Dans une ville qui abrite des pinacothèques aussi prestigieuses que le Prado et le Thyssen, une frustration habitait depuis des dizaines d'années les amateurs d'art : au beau milieu de la ville, à deux pas de la place d'Espagne, trônait le palais de Liria, un joyau qui se visitait au compte-gouttes (avec une liste d'attente d'environ quatre ans), un privilège dont avaient joui Churchill, Roosevelt ou Chaplin. Or voici que cette propriété de la maison d'Albe, qui plonge ses racines dans le Moyen Age, vient d'ouvrir vraiment ses portes. «C'était une demande sociale», justifie Carlos Fitz-James Stuart y Martínez de Irujo, 19e duc d'Albe, pantalon noir et veste bleu sombre, dont l'affabilité s'accompagne d'une évidente distance aristocratique. Le dernier représentant d'une lignée qui, au cours de son histoire, a agglutiné une cinquantaine de titres nobiliaires, ne tarde pas à admettre que le principal motif est d'ordre pécuniaire : vu le train de vie de feu sa mère, la duchesse Cayetana de Alba (décédée en 2014), et les frais d'entretien considérables de l'édifice, l'ouverture au public était devenue un impératif de survie.
Ces dernières années, leurs palais de Dueñas, à Séville, et de Monterrey, à Salamanque, ont aussi ouvert leurs portes. A Madrid, le succès du palais de Liria, construit vers 1770 par l’architecte Ventura Rodríguez et très influencé par le style à la française avec ses jardins et son style néoclassique, est à la mesure des frustrations accumulées : on se bouscule pour y pénétrer même si la famille d’Albe, par souci de discrétion, a limité à 250 le nombre de visiteurs par jour.
Passé des jardins hérissés de magnolias, de pins et de marronniers, s'ouvre un bâtiment de 3500 m2, composé de 200 pièces, décorées d'une collection d'objets rares impressionnante, de porcelaine de Sèvres, de tapisseries des Gobelins, de dizaines de tableaux de maître (Titien, Rubens, Goya, Le Greco…), de mobilier de bois précieux.

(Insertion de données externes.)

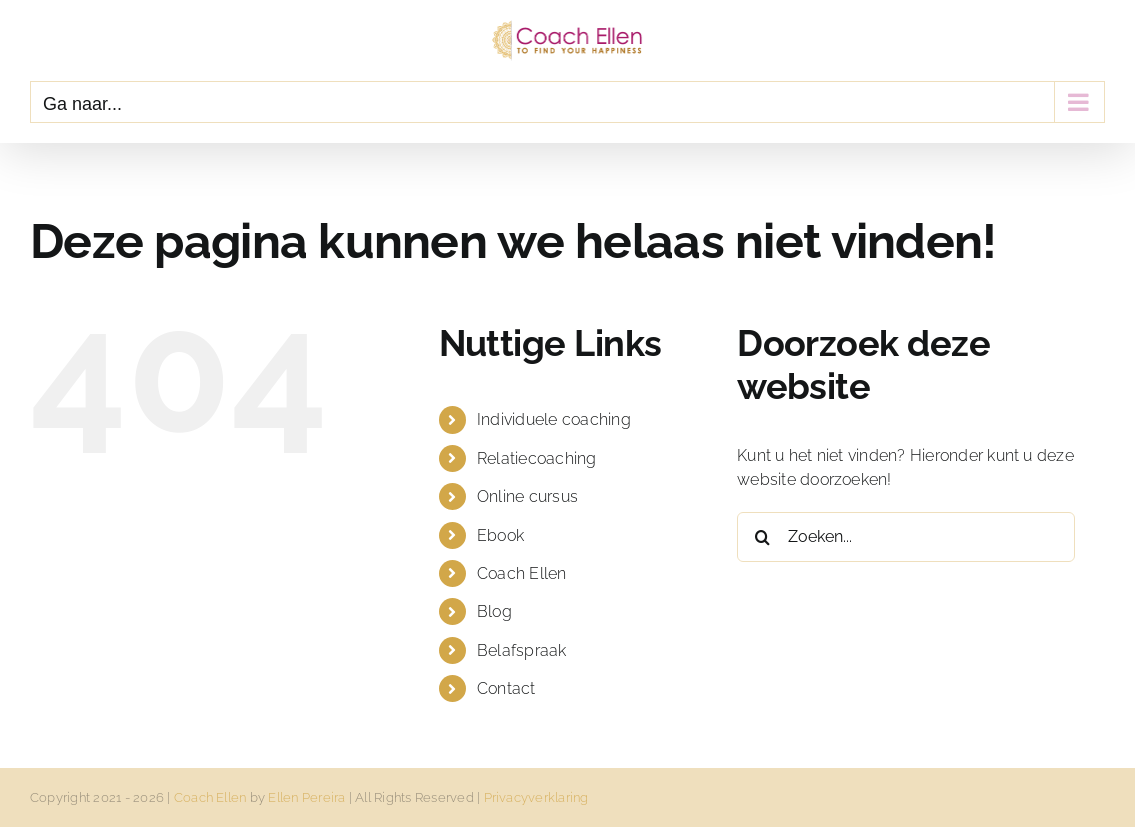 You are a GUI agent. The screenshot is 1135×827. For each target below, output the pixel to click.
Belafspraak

La visite, qui rappelle les couloirs et les salons de Versailles (quoique bien plus richement décorés), a ceci de singulier que le palais de Liria continue d’être la demeure du duc Carlos Fitz-James Stuart. Lui et ses deux fils vivent aux deux derniers étages, interdits au public, mais chaque jour ils prennent leur café dans les principaux salons du premier étage. C’est pourquoi les visites, qui se font par groupes de vingt personnes, se déroulent dans un silence absolu grâce à des audioguides.
«Ce qui défile sous nos yeux, confie Alvaro Romero Sánchez-Arcona, directeur culturel de la Fondation d'Albe, ce sont les trésors accumulés par toutes les maisons nobles qui se sont fusionnées avec nous au cours des siècles.» Parmi ces trésors, la bibliothèque, jusque-là réservée à des érudits, dans laquelle sont posés sous verre la première Bible traduite en espagnol, et surtout des documents rédigés par Christophe Colomb, dont la première carte de La Española (Saint-Domingue aujourd'hui) dessinée de sa main. En 2016, la mort dans l'âme, le duc d'Albe avait dû vendre pour 18 millions d'euros au musée du Prado la Vierge à la grenade de Fra Angelico. L'année précédente, la même maison d'Alba avait mis aux enchères pour 21 millions d'euros une lettre de Christophe Colomb. Une vente qu'un juge espagnol avait avortée, considérant qu'il s'agissait d'un document «d'intérêt national».